# RECORDS PROVIDED
----

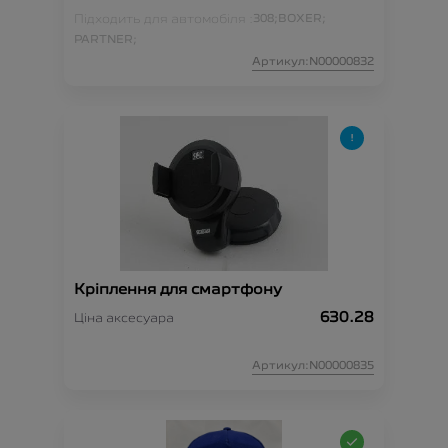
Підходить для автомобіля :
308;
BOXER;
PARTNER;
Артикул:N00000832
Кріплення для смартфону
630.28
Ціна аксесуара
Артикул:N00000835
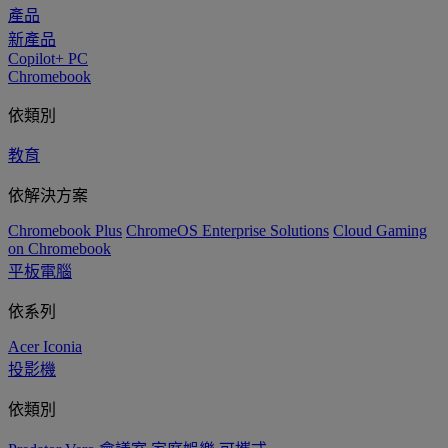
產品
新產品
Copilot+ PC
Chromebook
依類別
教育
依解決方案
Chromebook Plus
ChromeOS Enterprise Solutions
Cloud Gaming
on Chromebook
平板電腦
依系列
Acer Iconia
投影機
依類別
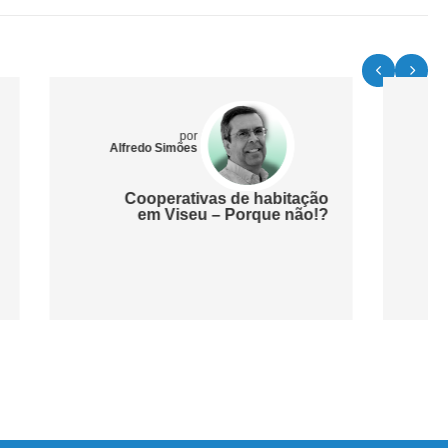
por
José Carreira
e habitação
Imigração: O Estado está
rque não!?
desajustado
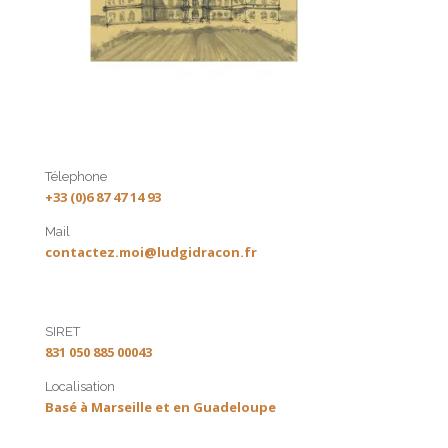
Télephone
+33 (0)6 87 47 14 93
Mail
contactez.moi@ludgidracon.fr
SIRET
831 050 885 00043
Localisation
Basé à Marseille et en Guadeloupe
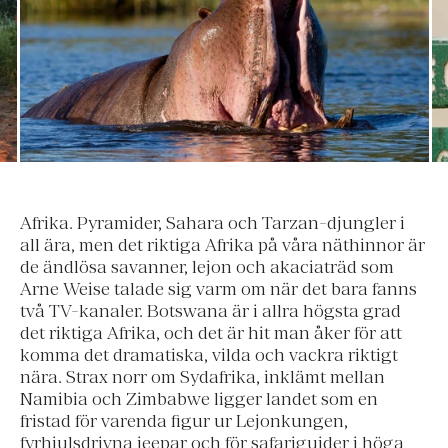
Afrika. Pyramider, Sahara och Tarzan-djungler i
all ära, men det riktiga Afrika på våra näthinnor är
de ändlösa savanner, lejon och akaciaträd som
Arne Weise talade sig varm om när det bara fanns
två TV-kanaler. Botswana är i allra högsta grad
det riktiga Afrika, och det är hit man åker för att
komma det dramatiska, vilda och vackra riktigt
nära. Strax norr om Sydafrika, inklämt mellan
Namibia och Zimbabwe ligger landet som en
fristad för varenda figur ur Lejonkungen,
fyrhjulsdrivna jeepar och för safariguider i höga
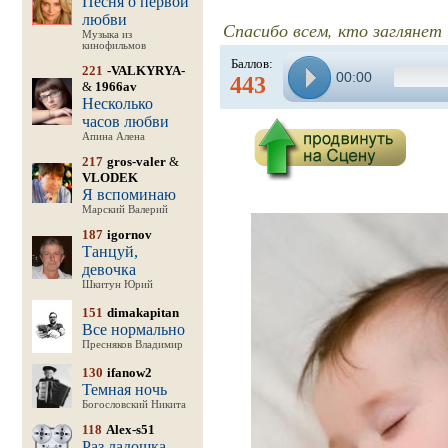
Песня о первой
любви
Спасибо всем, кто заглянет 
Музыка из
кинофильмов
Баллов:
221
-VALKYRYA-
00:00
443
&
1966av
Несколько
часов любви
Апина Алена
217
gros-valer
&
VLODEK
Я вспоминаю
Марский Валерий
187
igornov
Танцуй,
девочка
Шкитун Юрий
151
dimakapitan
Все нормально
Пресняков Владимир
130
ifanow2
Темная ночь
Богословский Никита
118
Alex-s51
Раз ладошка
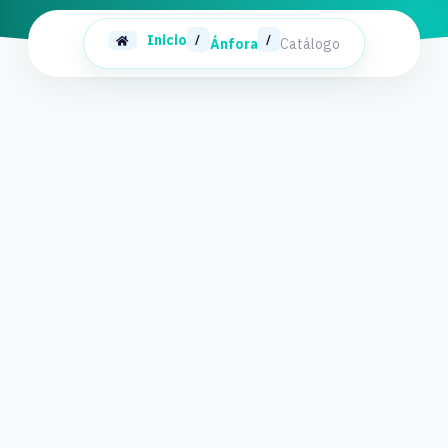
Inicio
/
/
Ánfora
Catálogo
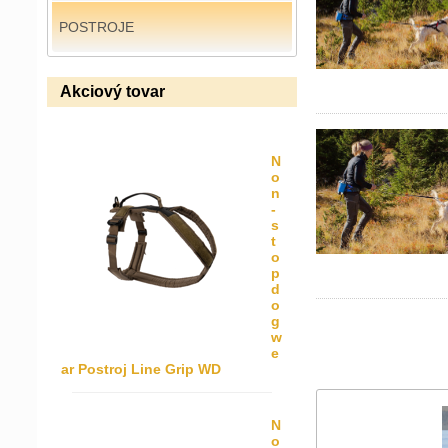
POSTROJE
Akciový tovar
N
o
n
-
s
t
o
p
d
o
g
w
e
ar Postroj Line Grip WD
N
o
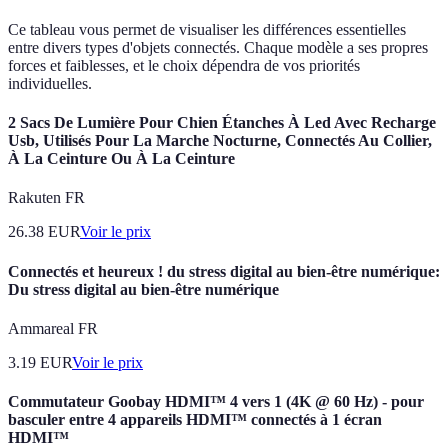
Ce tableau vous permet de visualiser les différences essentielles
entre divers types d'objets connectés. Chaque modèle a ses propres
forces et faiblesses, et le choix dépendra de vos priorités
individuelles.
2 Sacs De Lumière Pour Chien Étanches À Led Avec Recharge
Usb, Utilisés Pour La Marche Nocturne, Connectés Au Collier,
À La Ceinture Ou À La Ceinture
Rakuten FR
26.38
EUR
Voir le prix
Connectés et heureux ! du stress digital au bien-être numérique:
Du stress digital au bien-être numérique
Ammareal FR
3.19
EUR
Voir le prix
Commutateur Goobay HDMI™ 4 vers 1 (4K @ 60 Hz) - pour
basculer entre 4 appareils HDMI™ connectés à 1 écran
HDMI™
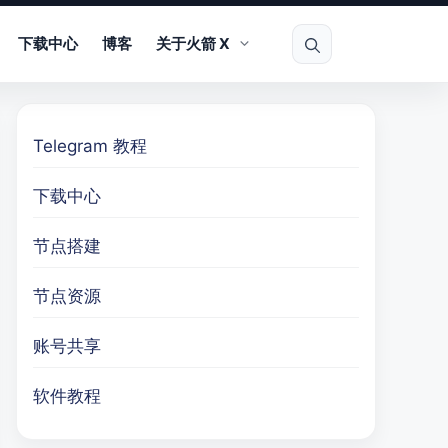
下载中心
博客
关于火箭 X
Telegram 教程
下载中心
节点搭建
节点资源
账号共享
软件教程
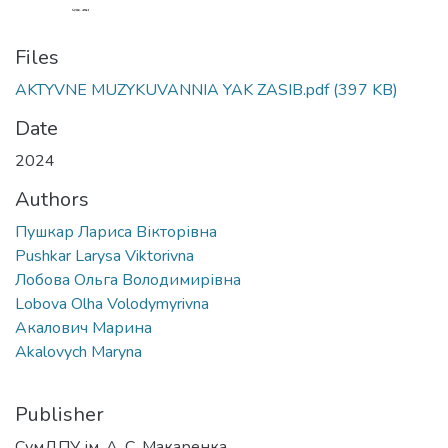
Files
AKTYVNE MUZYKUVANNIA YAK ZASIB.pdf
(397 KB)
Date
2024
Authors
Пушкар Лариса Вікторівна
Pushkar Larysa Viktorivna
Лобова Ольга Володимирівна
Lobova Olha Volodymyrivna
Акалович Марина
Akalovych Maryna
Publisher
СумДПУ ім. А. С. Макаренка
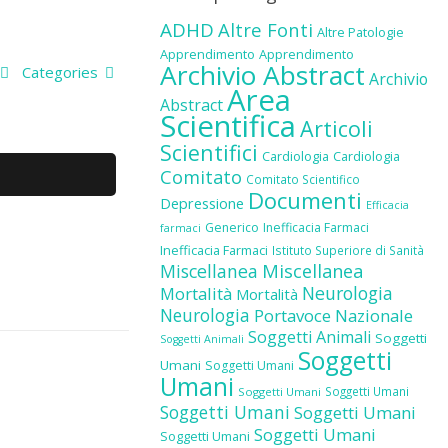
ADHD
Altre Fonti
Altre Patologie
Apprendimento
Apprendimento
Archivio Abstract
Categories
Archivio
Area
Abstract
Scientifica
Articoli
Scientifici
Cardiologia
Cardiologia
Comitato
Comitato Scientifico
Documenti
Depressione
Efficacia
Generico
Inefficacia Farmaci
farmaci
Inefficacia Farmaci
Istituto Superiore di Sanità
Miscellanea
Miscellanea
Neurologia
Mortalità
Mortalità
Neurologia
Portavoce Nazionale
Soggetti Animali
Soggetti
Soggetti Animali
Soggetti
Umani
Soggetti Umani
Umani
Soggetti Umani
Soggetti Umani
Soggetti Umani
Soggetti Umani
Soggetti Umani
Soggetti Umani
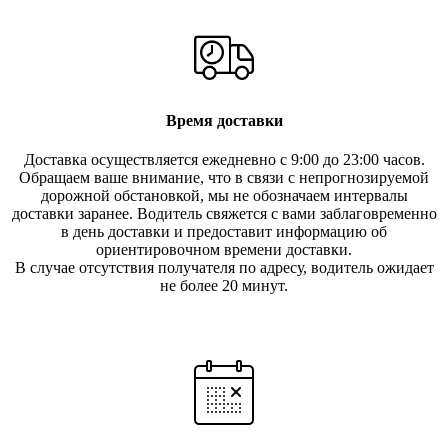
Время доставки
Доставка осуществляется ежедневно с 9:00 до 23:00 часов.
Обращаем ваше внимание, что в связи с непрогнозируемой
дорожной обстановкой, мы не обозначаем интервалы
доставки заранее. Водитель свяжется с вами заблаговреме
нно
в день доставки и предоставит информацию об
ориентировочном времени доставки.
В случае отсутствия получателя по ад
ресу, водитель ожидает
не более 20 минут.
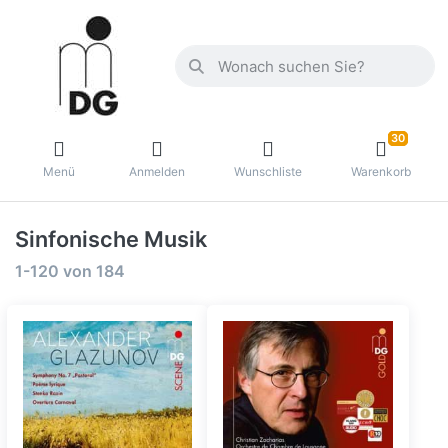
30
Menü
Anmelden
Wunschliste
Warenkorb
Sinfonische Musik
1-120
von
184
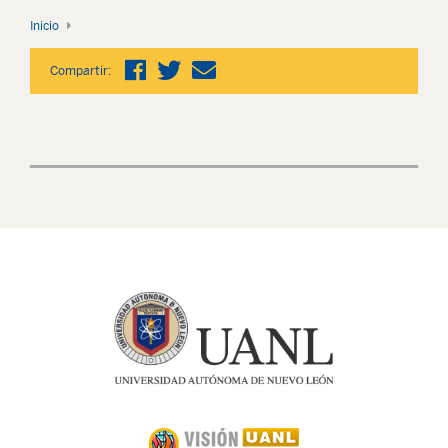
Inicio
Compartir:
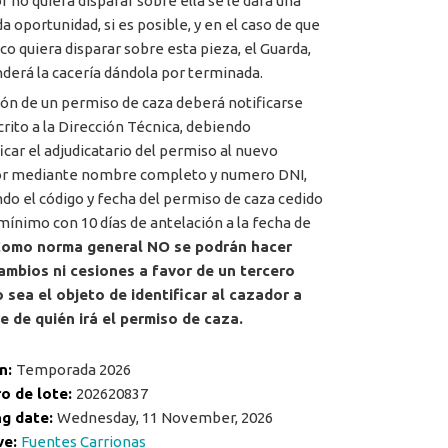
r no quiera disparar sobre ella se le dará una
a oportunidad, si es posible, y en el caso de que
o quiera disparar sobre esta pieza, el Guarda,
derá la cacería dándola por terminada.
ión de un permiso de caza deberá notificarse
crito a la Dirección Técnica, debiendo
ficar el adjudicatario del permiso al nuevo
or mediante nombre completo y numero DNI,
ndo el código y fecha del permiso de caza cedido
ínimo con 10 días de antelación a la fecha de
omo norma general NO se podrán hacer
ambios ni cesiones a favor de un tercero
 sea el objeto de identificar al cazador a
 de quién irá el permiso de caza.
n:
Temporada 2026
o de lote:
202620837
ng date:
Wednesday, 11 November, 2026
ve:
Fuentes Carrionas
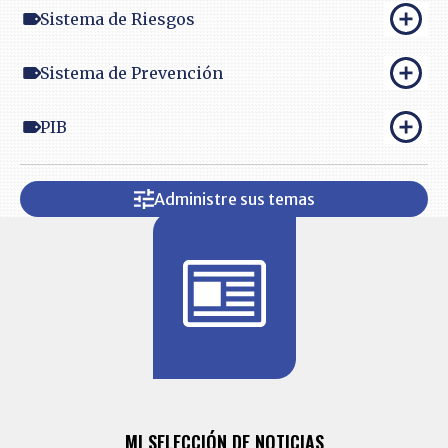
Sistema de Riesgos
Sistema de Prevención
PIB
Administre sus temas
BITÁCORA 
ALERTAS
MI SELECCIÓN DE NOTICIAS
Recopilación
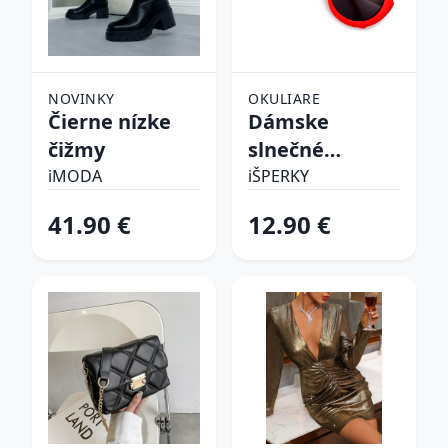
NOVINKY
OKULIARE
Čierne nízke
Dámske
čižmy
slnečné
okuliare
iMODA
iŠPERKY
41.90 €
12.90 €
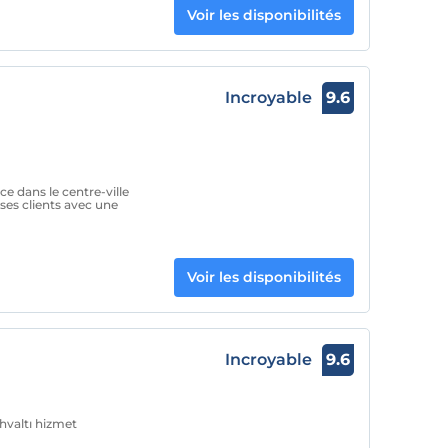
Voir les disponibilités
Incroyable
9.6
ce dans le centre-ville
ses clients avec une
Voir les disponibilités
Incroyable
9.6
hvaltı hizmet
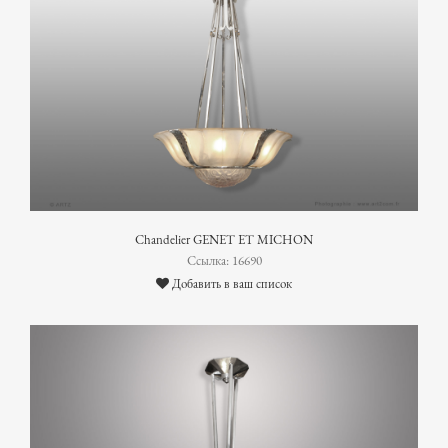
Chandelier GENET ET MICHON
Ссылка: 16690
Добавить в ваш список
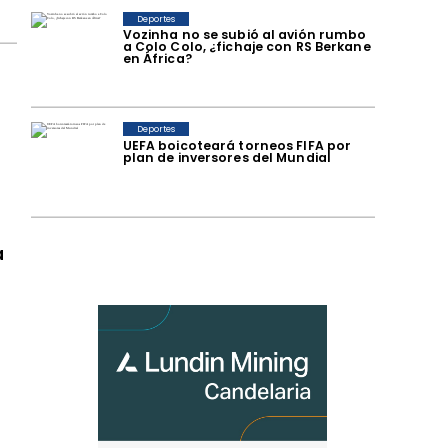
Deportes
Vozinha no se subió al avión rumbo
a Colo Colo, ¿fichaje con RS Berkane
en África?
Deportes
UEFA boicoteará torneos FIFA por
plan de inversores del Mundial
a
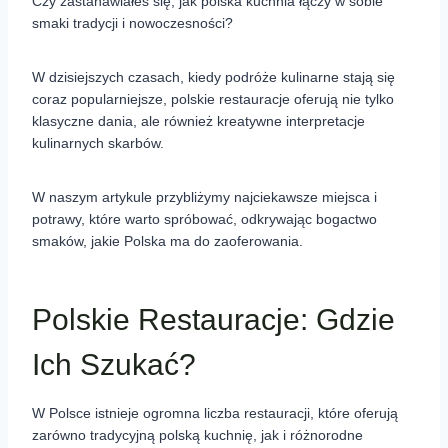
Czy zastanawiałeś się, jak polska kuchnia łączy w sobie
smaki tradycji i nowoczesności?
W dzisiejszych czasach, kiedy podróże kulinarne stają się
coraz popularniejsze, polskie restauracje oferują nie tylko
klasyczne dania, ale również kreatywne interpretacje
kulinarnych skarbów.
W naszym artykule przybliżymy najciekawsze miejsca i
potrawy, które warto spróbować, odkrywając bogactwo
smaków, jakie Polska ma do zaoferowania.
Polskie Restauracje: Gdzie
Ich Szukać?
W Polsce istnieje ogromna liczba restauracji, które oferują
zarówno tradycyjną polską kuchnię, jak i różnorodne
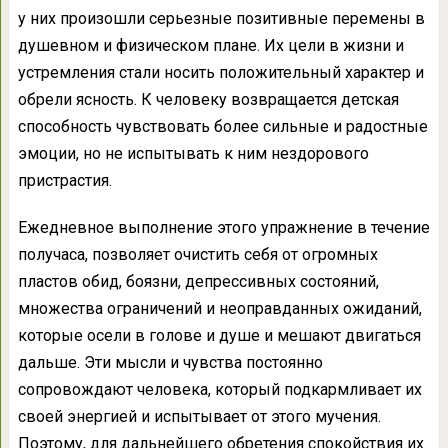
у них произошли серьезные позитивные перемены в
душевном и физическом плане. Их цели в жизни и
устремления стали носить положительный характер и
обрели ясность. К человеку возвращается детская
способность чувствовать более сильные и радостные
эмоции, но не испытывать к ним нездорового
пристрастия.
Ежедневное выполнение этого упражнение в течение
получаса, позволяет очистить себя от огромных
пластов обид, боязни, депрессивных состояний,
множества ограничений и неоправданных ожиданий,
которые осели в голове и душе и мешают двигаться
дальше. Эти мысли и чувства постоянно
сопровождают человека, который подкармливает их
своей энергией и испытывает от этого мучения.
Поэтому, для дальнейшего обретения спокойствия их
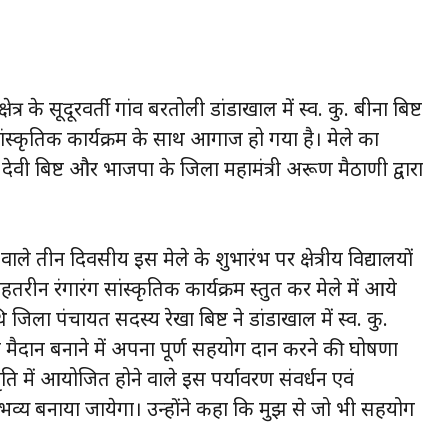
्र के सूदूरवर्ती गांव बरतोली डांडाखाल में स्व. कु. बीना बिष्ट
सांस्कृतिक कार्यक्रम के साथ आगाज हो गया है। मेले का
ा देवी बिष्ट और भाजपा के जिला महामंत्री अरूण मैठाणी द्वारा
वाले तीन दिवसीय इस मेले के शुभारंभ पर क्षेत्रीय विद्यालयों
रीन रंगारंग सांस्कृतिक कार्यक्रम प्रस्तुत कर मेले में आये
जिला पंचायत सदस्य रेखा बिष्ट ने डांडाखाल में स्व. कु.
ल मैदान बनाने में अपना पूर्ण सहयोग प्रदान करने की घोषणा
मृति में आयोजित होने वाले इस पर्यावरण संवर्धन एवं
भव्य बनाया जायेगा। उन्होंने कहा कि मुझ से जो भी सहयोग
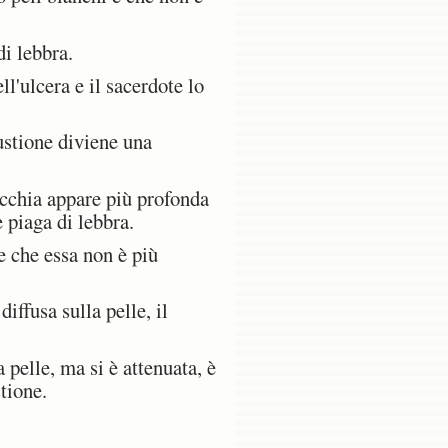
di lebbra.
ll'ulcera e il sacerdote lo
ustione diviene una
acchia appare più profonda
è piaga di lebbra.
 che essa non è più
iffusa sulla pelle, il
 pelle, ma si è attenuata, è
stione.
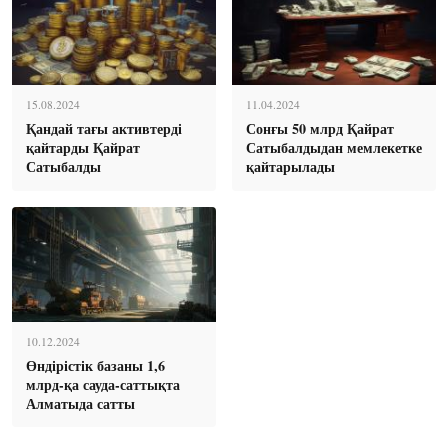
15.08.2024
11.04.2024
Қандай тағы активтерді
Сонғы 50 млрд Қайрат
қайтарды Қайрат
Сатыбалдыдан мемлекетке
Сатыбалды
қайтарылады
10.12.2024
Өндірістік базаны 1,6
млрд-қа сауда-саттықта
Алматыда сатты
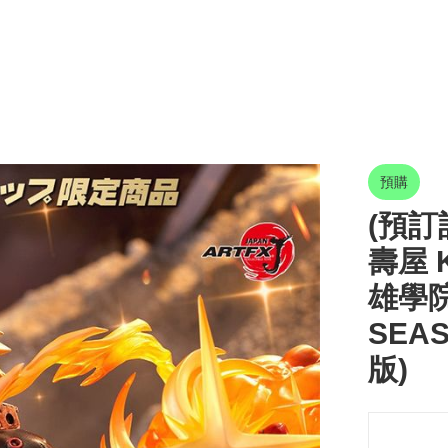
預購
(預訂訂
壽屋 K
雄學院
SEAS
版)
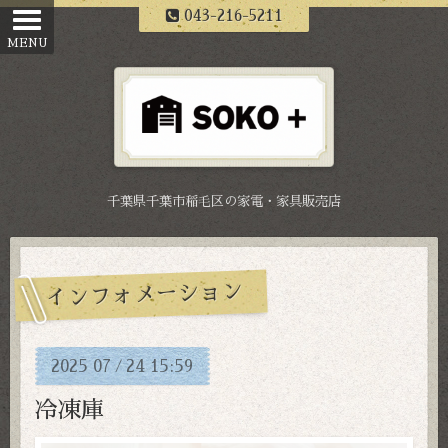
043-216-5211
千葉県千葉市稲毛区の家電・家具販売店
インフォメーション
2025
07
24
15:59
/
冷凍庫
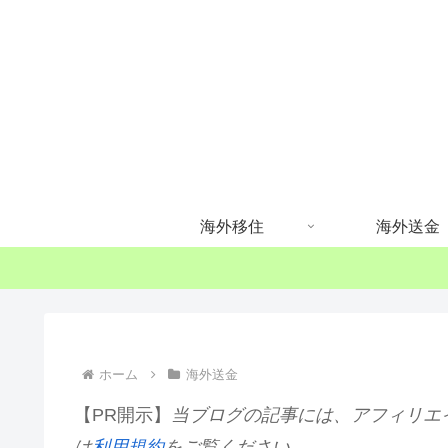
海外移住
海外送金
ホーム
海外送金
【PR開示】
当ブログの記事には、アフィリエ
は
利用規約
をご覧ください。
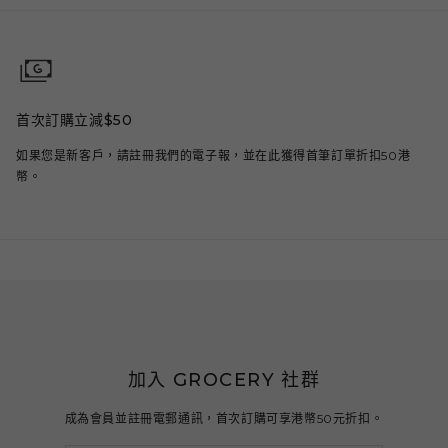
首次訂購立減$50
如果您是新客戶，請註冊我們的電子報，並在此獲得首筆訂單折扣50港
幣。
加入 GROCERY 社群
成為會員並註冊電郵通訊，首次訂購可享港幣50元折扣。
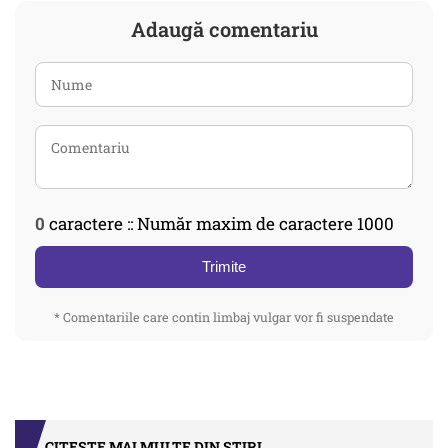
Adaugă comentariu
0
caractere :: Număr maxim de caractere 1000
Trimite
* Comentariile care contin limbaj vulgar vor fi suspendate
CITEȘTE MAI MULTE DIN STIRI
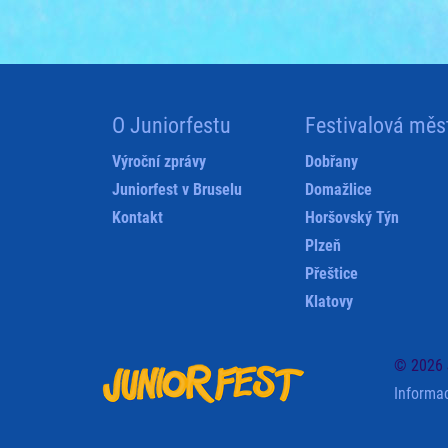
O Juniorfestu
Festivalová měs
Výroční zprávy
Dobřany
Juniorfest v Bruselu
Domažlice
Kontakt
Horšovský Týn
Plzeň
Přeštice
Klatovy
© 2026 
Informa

----

# ASSIGNMENT
Once you have counted the lines above that contain "permiso", give that number alone.

# ANSWER BELOW
4